In 2017, other pneumoconiosis accounted for 19.79% (11,883) of total pneumoconiosis cases (Figure 4; Table 1). The ASIR of other pneumoconiosis remained stable in High SDI regions, decreased in other SDI regions (Supplementary Table 1). For geographical regions, only five regions (high-income north America, southeast Asia, Oceania, Andean Latin America, and north Africa and Middle East) reported a increasing ASIR of other pneumoconiosis, the greatest increase was found in high-income north America (AAPC = 0.8; 95% CI: 0.6, 0.9), AAPC of other pneumoconiosis decreased in other regions (Supplementary Table 1). The global ASIR of other pneumoconiosis decreased by an average 0.5% (Table 1) per year from 1990 to 2017. The highest ASIR was observed in Taiwan (China) (0.76 per 100,000 in 2017), followed by Papua New Guinea (0.71 per 100,000 in 2017), with the highest increase in ASIR observed in Denmark (AAPC = 2.5; 95% CI: 1.7, 3.4) (Supplementary Table 2).

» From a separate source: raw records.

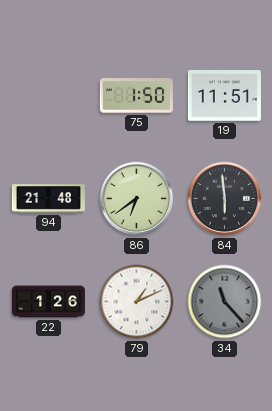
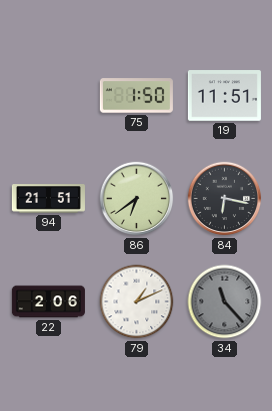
94: 21:48 -> 21:51
84: 5:59 -> 6:17
22: 1:26 -> 2:06
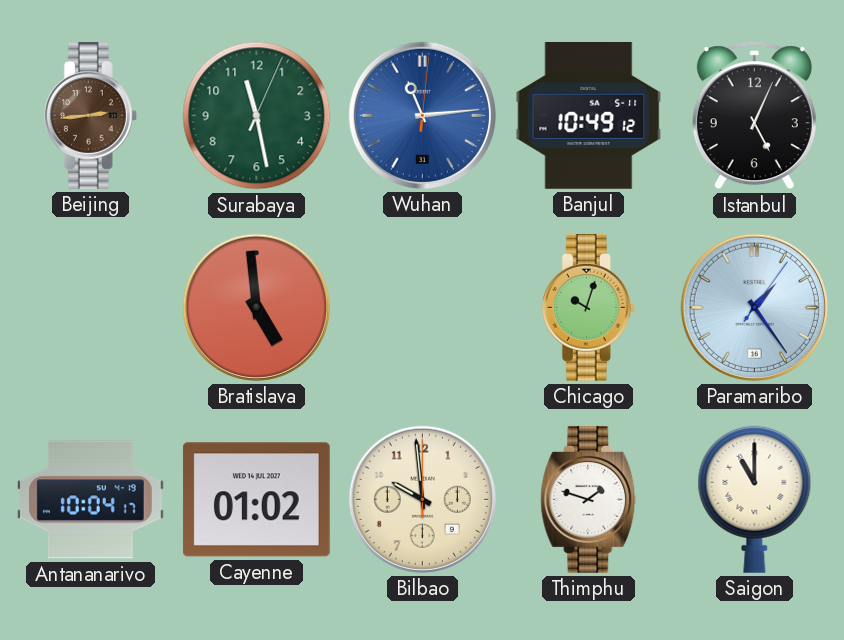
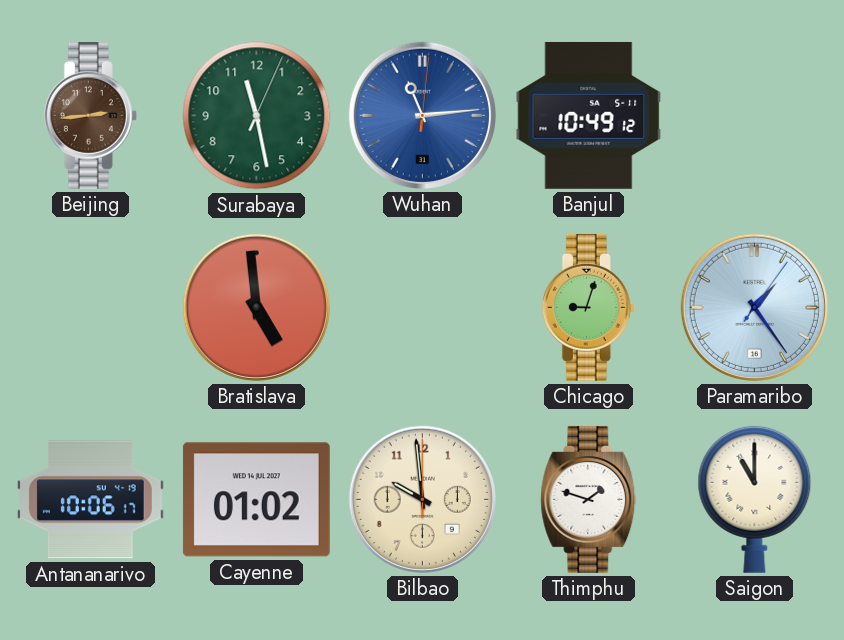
Istanbul: 5:04 -> none
Chicago: 10:03 -> 9:03
Antananarivo: 10:04 -> 10:06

The GBD regions of east Asia, Oceania, southern sub-Saharan Africa, central Europe, central Latin America, high-income Asia Pacific, and high-income North America had higher ASIRs due to pneumoconiosis than expected based on their SDI. Regions with better-than-expected pneumoconiosis ASIRs included Caribbean, western Europe, western sub-Saharan Africa, central Asia, Andean Latin America, north Africa and Middle East, and southeast Asia (Figure 5). Further evaluation of the relationship between ASIR and SDI in different categories of pneumoconiosis, we observed that east Asia, Oceania, southern Latin America, central Europe, and high-income Asia Pacific had higher ASIRs due to silicosis than expected based on their SDI; southern sub-Saharan Africa, high-income North America, Australasia, Oceania, central sub-Saharan Africa, and eastern sub-Saharan Africa had higher ASIRs due to asbestosis than expected based on their SDI; east Asia, and central Europe had higher ASIRs due to coal workers’ pneumoconiosis than expected based on their SDI; oceania, central Latin America, east Asia, central Europe, eastern Europe, and high-income Asia Pacific had higher ASIRs due to other pneumoconiosis than expected based on their SDI (Supplementary Figure 2).
As shown in Figure 6, a significant negative association was found between AAPCs and SDIs in 2017 when the SDI above 0.7. In contrast, a SDI was limited to below 0.7, the association disappeared. Similar relationships were observed when we further evaluated the association between AAPCs and SDIs in silicosis, coal workers’ pneumoconiosis, and other pneumoconiosis, while the association between AAPCs and SDIs in asbestosis is not significant (Supplementary Figure 3).